[Extracted page text data]

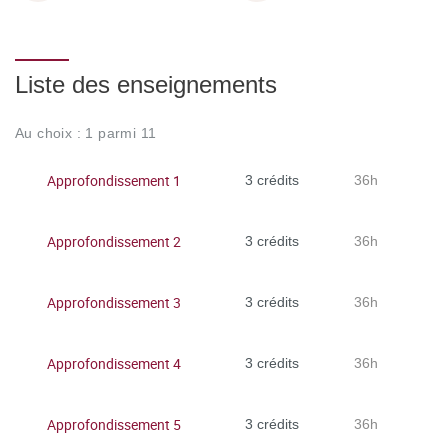
Liste des enseignements
Au choix : 1 parmi 11
Approfondissement 1
3 crédits
36h
Approfondissement 2
3 crédits
36h
Approfondissement 3
3 crédits
36h
Approfondissement 4
3 crédits
36h
Approfondissement 5
3 crédits
36h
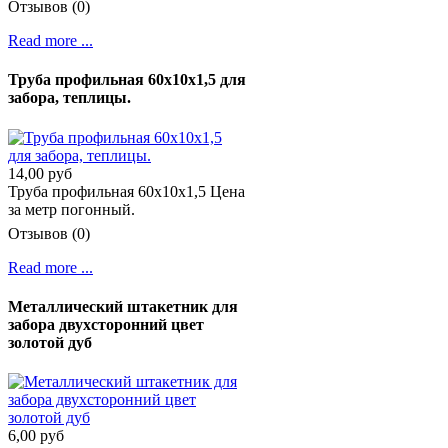
Отзывов (0)
Read more ...
Труба профильная 60х10х1,5 для
забора, теплицы.
14,00 руб
Труба профильная 60х10х1,5 Цена
за метр погонный.
Отзывов (0)
Read more ...
Металлический штакетник для
забора двухсторонний цвет
золотой дуб
6,00 руб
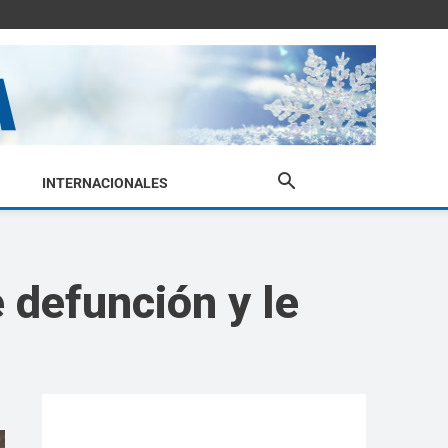
INTERNACIONALES
 defunción y le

## WHAT TO WORK ON
Without the pictures, give the entries above back exactly.

## RESPONSE BELOW
Liste des enseignements
Au choix : 1 parmi 11
Approfondissement 1
3 crédits
36h
Approfondissement 2
3 crédits
36h
Approfondissement 3
3 crédits
36h
Approfondissement 4
3 crédits
36h
Approfondissement 5
3 crédits
36h
Отзывов (0)
Read more ...
Труба профильная 60х10х1,5 для
забора, теплицы.
14,00 руб
Труба профильная 60х10х1,5 Цена
за метр погонный.
Отзывов (0)
Read more ...
Металлический штакетник для
забора двухсторонний цвет
золотой дуб
6,00 руб
INTERNACIONALES
 defunción y le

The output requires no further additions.